Your objective: Apart from the images, the records below need to be copied exactly.

Data shown:
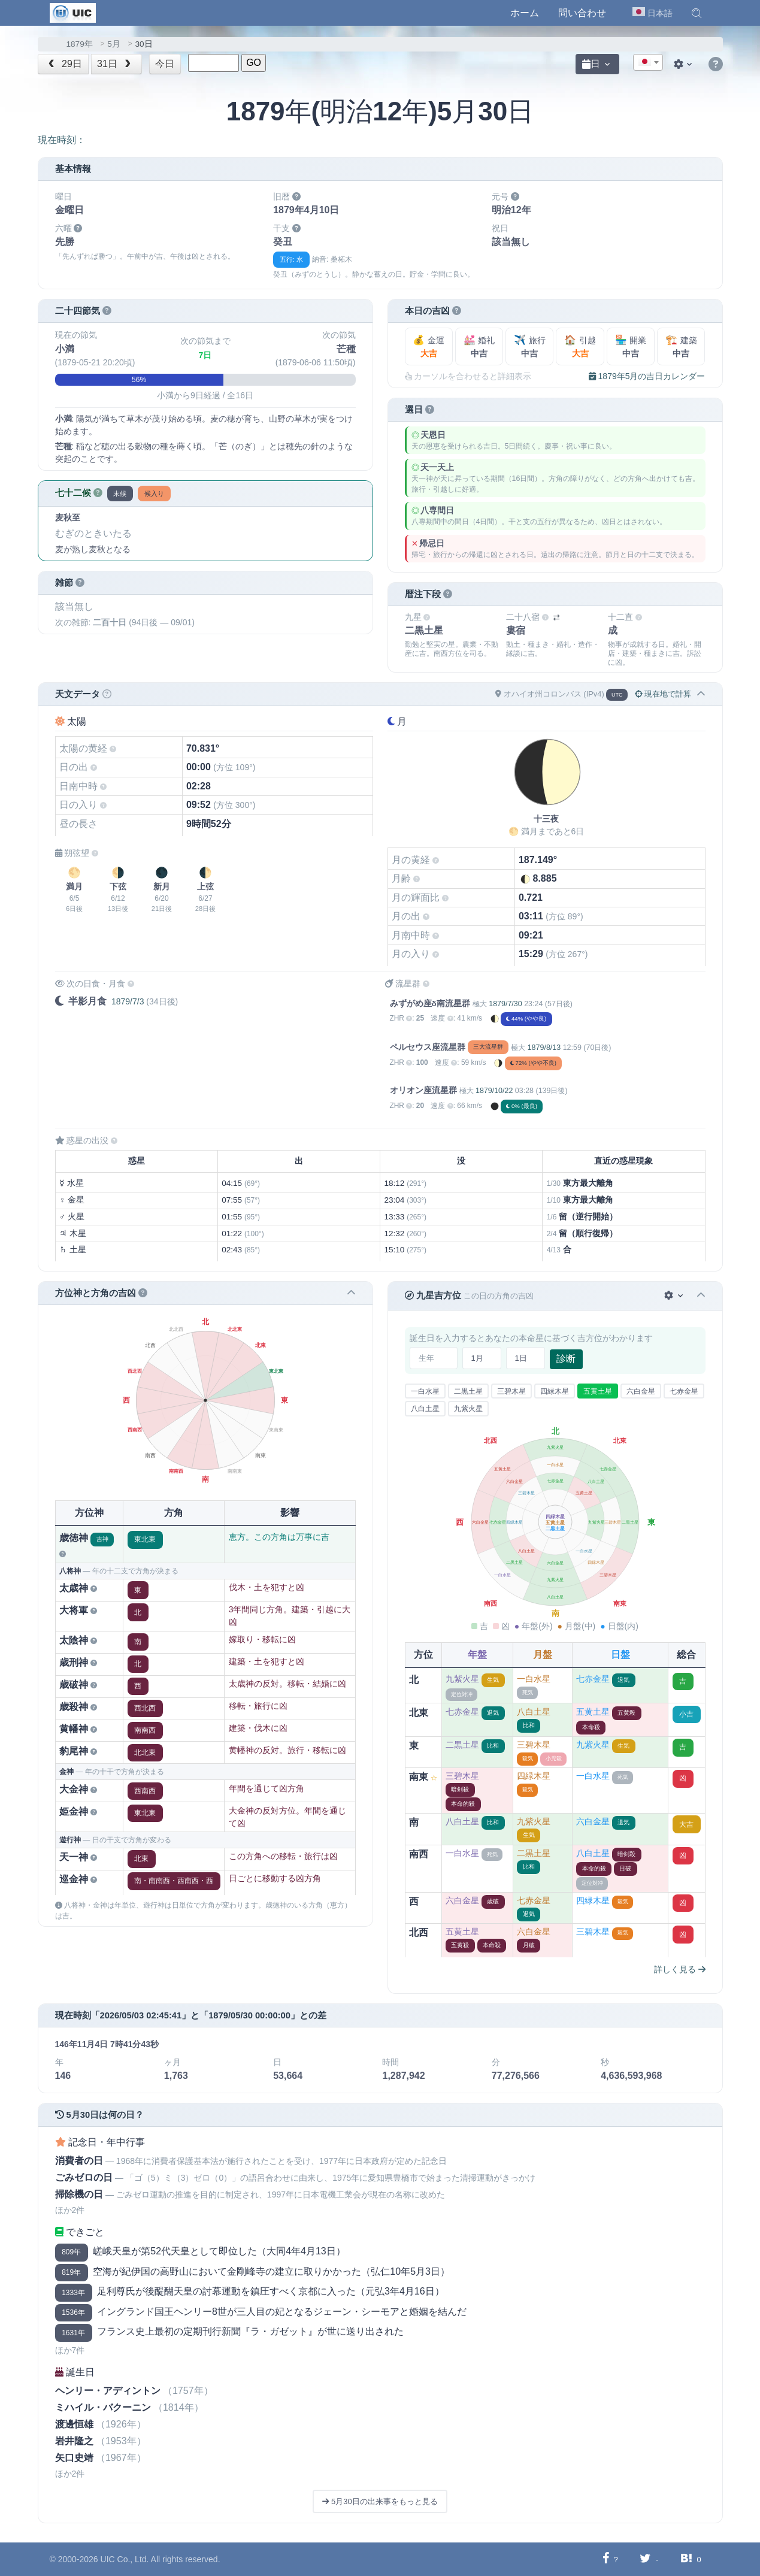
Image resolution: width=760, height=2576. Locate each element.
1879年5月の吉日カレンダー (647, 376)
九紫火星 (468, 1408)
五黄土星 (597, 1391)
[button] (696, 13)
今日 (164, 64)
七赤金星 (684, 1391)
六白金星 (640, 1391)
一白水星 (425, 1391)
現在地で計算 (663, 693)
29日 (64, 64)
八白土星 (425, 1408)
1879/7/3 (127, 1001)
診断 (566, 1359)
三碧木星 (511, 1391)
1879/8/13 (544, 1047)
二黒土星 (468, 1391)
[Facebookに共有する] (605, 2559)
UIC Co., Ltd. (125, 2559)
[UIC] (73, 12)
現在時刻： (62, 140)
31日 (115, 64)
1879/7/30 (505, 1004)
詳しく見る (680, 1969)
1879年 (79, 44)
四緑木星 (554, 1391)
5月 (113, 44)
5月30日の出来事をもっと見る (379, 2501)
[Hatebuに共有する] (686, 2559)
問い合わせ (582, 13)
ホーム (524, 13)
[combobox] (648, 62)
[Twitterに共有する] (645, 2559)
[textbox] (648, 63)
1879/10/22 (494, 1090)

Task solution:
Image resolution: width=760, height=2576. Locate each element.
1879年5月の吉日カレンダー (647, 376)
九紫火星 (468, 1408)
五黄土星 (597, 1391)
[button] (696, 13)
今日 (164, 64)
七赤金星 (684, 1391)
六白金星 (640, 1391)
一白水星 (425, 1391)
現在地で計算 (663, 693)
29日 (64, 64)
八白土星 (425, 1408)
1879/7/3 (127, 1001)
診断 (566, 1359)
三碧木星 (511, 1391)
1879/8/13 (544, 1047)
二黒土星 (468, 1391)
[Facebookに共有する] (605, 2559)
UIC Co., Ltd. (125, 2559)
[UIC] (73, 12)
現在時刻： (62, 140)
31日 (115, 64)
1879/7/30 (505, 1004)
詳しく見る (680, 1969)
1879年 (79, 44)
四緑木星 (554, 1391)
5月 (113, 44)
5月30日の出来事をもっと見る (379, 2501)
[Hatebuに共有する] (686, 2559)
問い合わせ (582, 13)
ホーム (524, 13)
[combobox] (648, 62)
[Twitterに共有する] (645, 2559)
[textbox] (648, 63)
1879/10/22 (494, 1090)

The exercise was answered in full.